Few films captured the tension in these repressed times better than those of director Douglas Sirk. Dismissed at the time as “soap operas” or “women’s pictures,” glossy melodramas like All That Heaven Allows and Written on the Wind are now championed by the likes of Martin Scorsese for providing an emotional barometer of the period. Todd Haynes’ Far From Heaven is both an homage to Sirk’s canon, and an update that takes advantage of our more permissive climate to see his work in a new perspective.

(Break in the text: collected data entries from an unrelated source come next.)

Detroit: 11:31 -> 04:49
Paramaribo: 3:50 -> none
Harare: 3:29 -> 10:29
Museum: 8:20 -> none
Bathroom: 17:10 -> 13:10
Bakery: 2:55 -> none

Cathy Whitaker (Julianne Moore) is a Connecticut housewife and mother married to straight-laced Frank (Dennis Quaid). But those laces are coming untied when he can no longer suppress his homosexual feelings. As he enters into an affair with another man, Cathy finds herself unable to resist the friendly attentions of her black gardener (Dennis Haysbert).

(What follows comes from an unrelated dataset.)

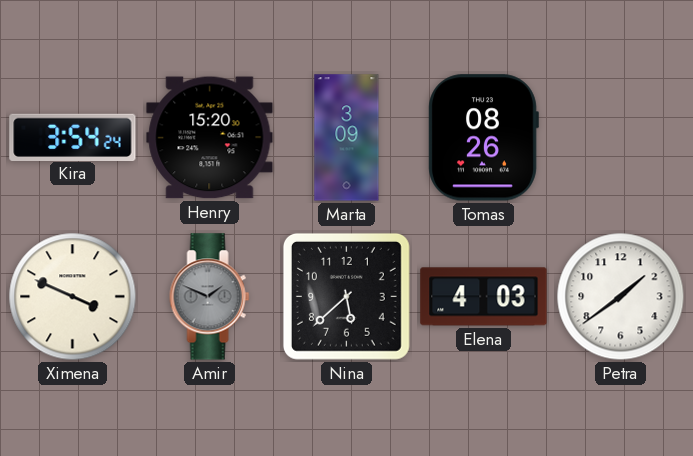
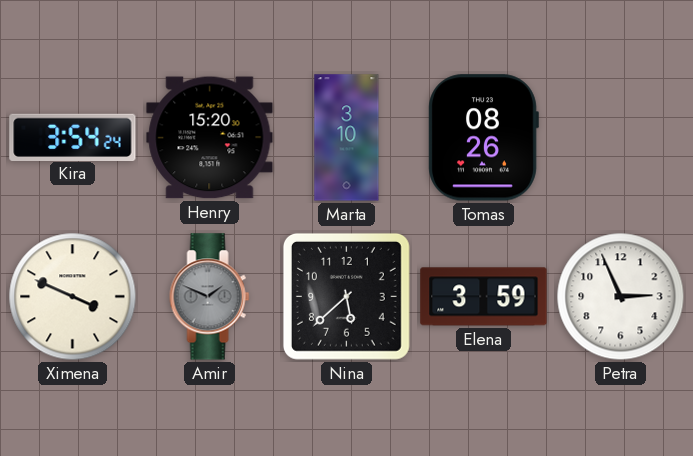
Marta: 3:09 -> 3:10
Elena: 4:03 -> 3:59
Petra: 1:39 -> 2:56
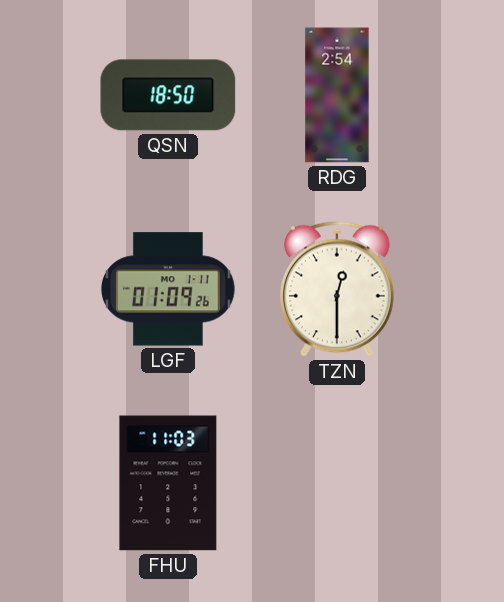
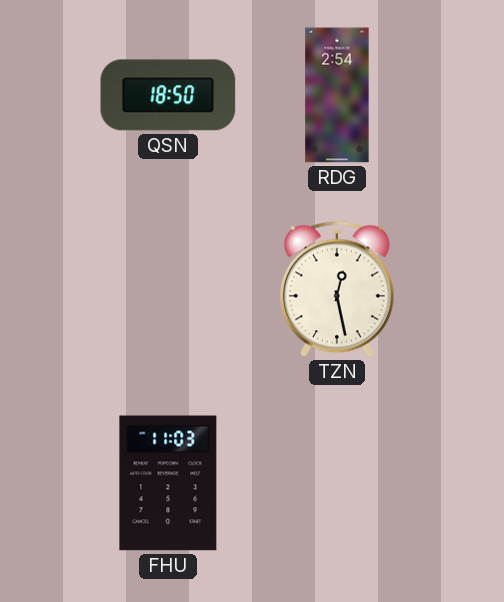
LGF: 01:09 -> none
TZN: 12:30 -> 12:28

These issues are discussed as they likely would have been at the time, reluctantly, with shock and disapproval. Haynes doesn’t cheat by filtering them through a modern perspective. He avoids sneaking in our more enlightened attitudes on homosexuality and interracial romance. To Frank, his homosexual urges are a sickness, an aberration that he intends to overcome with the help of psychiatry.
The filmmakers are aware that the provocative subject matter dealt with here was hinted at in Sirk’s films with less controversial “problems” like nymphomania and alcoholism substituting for the more taboo issue of homosexuality. In retrospect, the casting of Rock Hudson as the male lead in many of these films suggests the director clearly intended that this daring subtext be present in his work. Hudson’s closet door was opened to the public shortly before his 1985 death from AIDS related complications, but the matinee idol’s homosexuality was an “open secret” in Hollywood from the moment he achieved stardom. The more attentive viewers of Hudson’s early films can often swear they see clues to his orientation sprinkled throughout.

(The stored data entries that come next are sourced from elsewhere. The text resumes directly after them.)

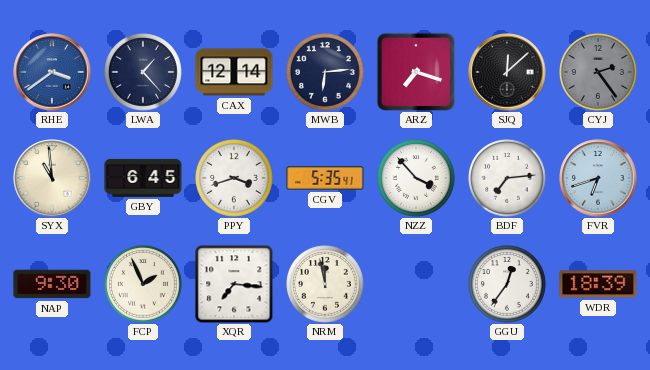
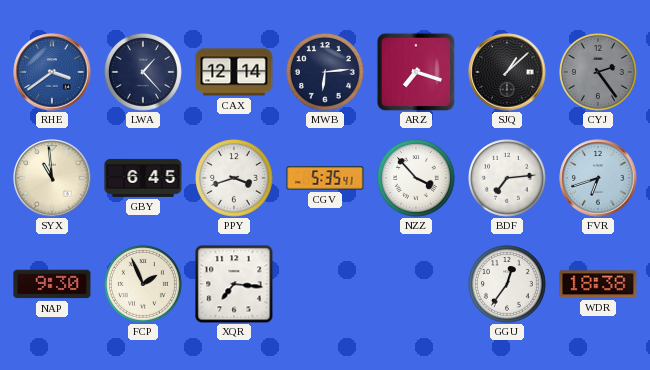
SJQ: 12:08 -> 1:08
NRM: 11:58 -> none
WDR: 18:39 -> 18:38
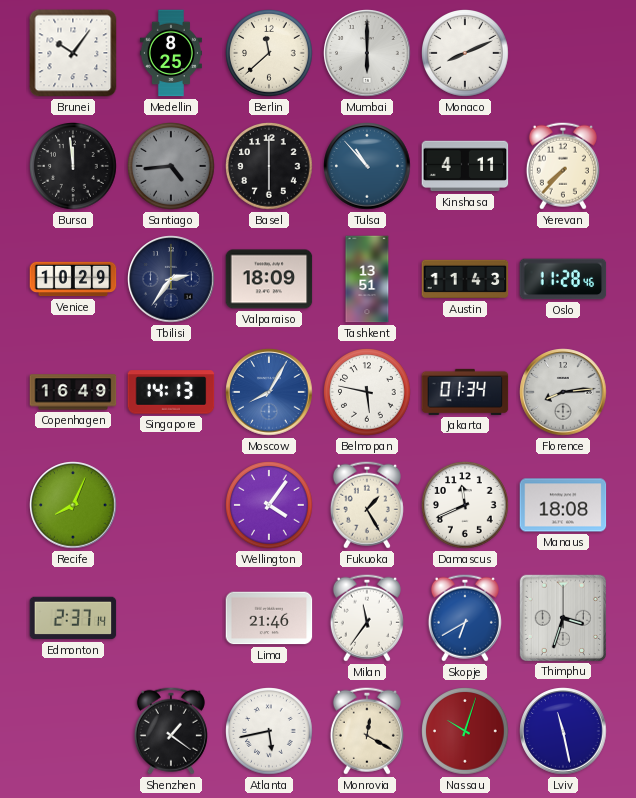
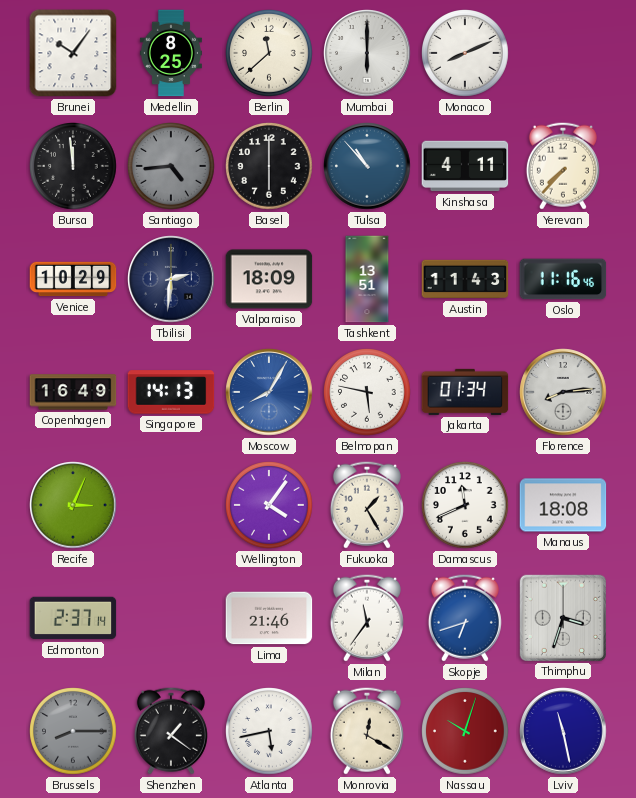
Tbilisi: 2:36 -> 2:31
Oslo: 11:28 -> 11:16
Recife: 8:04 -> 3:04
Skopje: 6:40 -> 6:42
Brussels: none -> 8:15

Far From Heaven recreates and pays homage to Sirk’s legacy with breathtaking results. The cinematography and art direction are a marvel. The autumn leaves that were never as colorful in nature as they were when photographed in the now defunct Technicolor process, could have been imported from the set of All That Heaven Allows, the Sirk film to which Haynes’ film owes its strongest debt. The film’s look is almost surreal, appropriate, since, for blacks, and particularly homosexuals, the quiet life of the 1950s must have been as twisted as a painting by Salvador Dali. Except for rock and roll, it is often considered an unremittingly dull era, so tightly buttoned-down that it cut off the circulation. For the more conspiracy minded, it was the real life equivalent of Invasion of the Body Snatchers, the 1956 science-fiction classic in which space aliens use sea-pods to overtake the earth, replacing the human population with non-thinking, unfeeling automations. It was the calm before the societal storm that was the 1960s, but in Far From Heaven, Todd Haynes, like Douglas Sirk before him, is aware that life was calm only because so much was hidden, including the yearnings for equality that led to both the civil rights movement and gay liberation.